We also make use of a shortcut: wrapping the session route declarations in a block and passing it to a controller class method. This saves us a bit of typing as well as makes the routes easier to read. We’ll describe all you can do in this file in Dispatching Requests to Controllers.
With these routes in place, we can experience the joy of logging in as an administrator. See the following screenshot.

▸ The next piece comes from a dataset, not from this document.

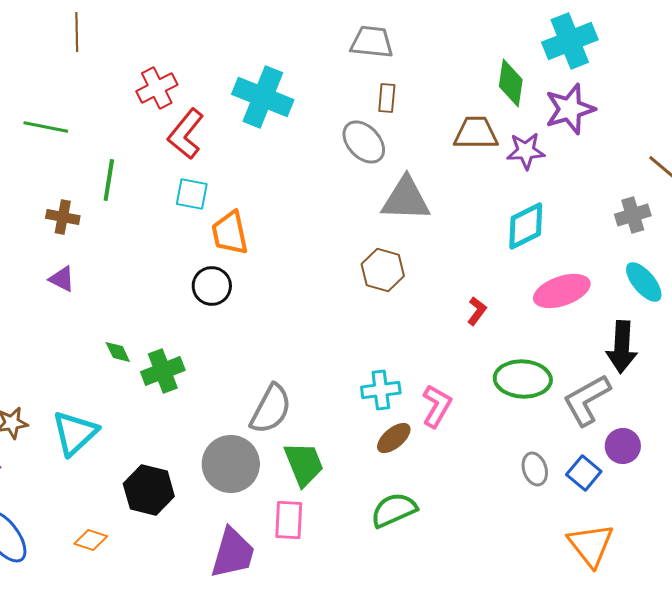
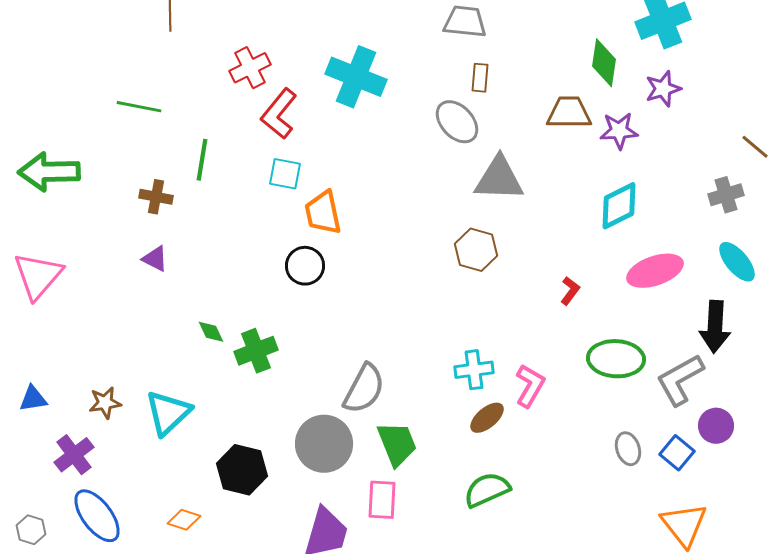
purple star: (570, 109) -> (663, 89), size x0.7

We need to replace the functional tests in the session controller to match what was implemented. First, change the admin controller test to get the admin URL:
| | require 'test_helper' |
| | |
| | class AdminControllerTest < ActionDispatch::IntegrationTest |
| | test "should get index" do |
| » | get admin_url |
| | assert_response :success |
| | end |
| | |
| | end |
Then we implement several tests for both successful and failed login attempts:
| | require 'test_helper' |
| | |
| | class SessionsControllerTest < ActionDispatch::IntegrationTest |
| | test "should prompt for login" do |
| | get login_url |
| | assert_response :success |
| | end |
| | |
| | test "should login" do |
| | dave = users(:one) |
| | post login_url, params: { name: dave.name, password: 'secret' } |
| | assert_redirected_to admin_url |
| | assert_equal dave.id, session[:user_id] |
| | end |
| | |
| | test "should fail login" do |
| | dave = users(:one) |
| | post login_url, params: { name: dave.name, password: 'wrong' } |
| | assert_redirected_to login_url |
| | end |
| | |
| | test "should logout" do |
| | delete logout_url |
| | assert_redirected_to store_index_url |
| | end |
| | |
| | end |
We show our customer where we are, but she points out that we still haven’t controlled access to the administrative pages (which was, after all, the point of this exercise).